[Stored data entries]
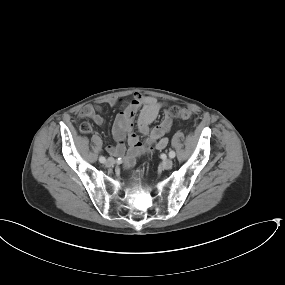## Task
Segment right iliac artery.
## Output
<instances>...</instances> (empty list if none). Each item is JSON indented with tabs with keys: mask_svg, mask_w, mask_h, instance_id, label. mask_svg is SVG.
Returning <instances> with one entry per match:
<instances>
[{
	"mask_svg": "<svg viewBox=\"0 0 285 285\" xmlns=\"http://www.w3.org/2000/svg\"><path fill=\"white\" fill-rule=\"evenodd\" d=\"M119 160H120V158H118L117 163H119ZM99 161H100L101 163H104V162L106 161V160H105V157L100 156V157H99Z\"/></svg>",
	"mask_w": 285,
	"mask_h": 285,
	"instance_id": "obj_1",
	"label": "right iliac artery"
}]
</instances>
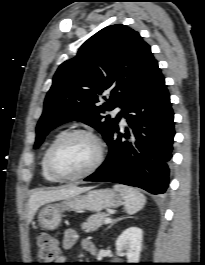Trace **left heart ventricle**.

Description of the task -
Give back each entry exactly as it appears, with no pictures.

Answer area -
## Task
Segment right iliac artery.
## Output
<instances>...</instances> (empty list if none). Each item is JSON indented with tabs with keys: mask_svg, mask_w, mask_h, instance_id, label. mask_svg is SVG.
Returning <instances> with one entry per match:
<instances>
[{
	"mask_svg": "<svg viewBox=\"0 0 285 285\" xmlns=\"http://www.w3.org/2000/svg\"><path fill=\"white\" fill-rule=\"evenodd\" d=\"M119 160H120V158H118L117 163H119ZM99 161H100L101 163H104V162L106 161V160H105V157L100 156V157H99Z\"/></svg>",
	"mask_w": 285,
	"mask_h": 285,
	"instance_id": "obj_1",
	"label": "right iliac artery"
}]
</instances>
Trace **left heart ventricle**.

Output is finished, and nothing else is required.